- [PROBLEM TO WORK ON] Repeat the first line of the listing and each line after it, exactly, through the line containing "Image resolution: width=1440".

- [GIVEN DATA]
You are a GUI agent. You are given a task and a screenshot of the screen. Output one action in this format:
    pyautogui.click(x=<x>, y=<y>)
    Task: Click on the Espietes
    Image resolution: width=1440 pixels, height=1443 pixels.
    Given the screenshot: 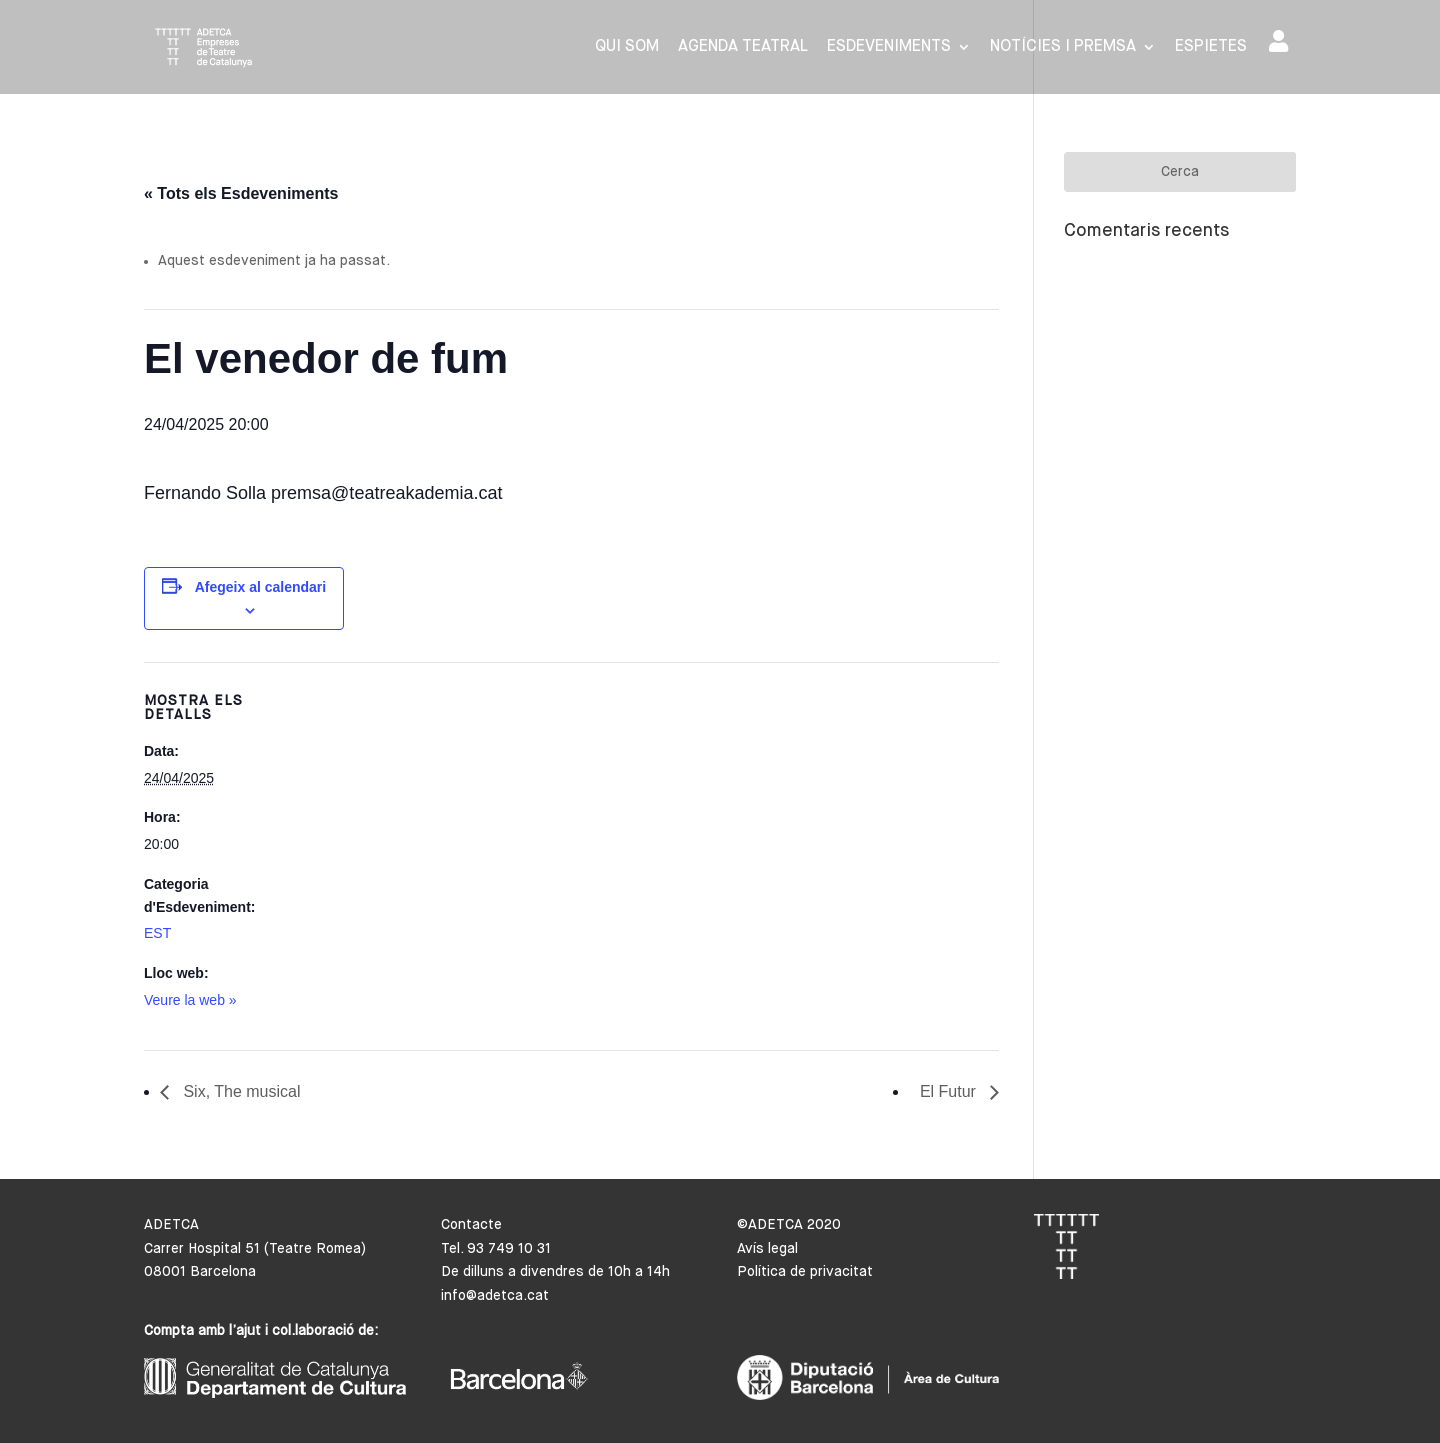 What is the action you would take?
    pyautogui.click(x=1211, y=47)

- [RESULT OF THE EXERCISE]
You are a GUI agent. You are given a task and a screenshot of the screen. Output one action in this format:
    pyautogui.click(x=<x>, y=<y>)
    Task: Click on the Espietes
    Image resolution: width=1440 pixels, height=1443 pixels.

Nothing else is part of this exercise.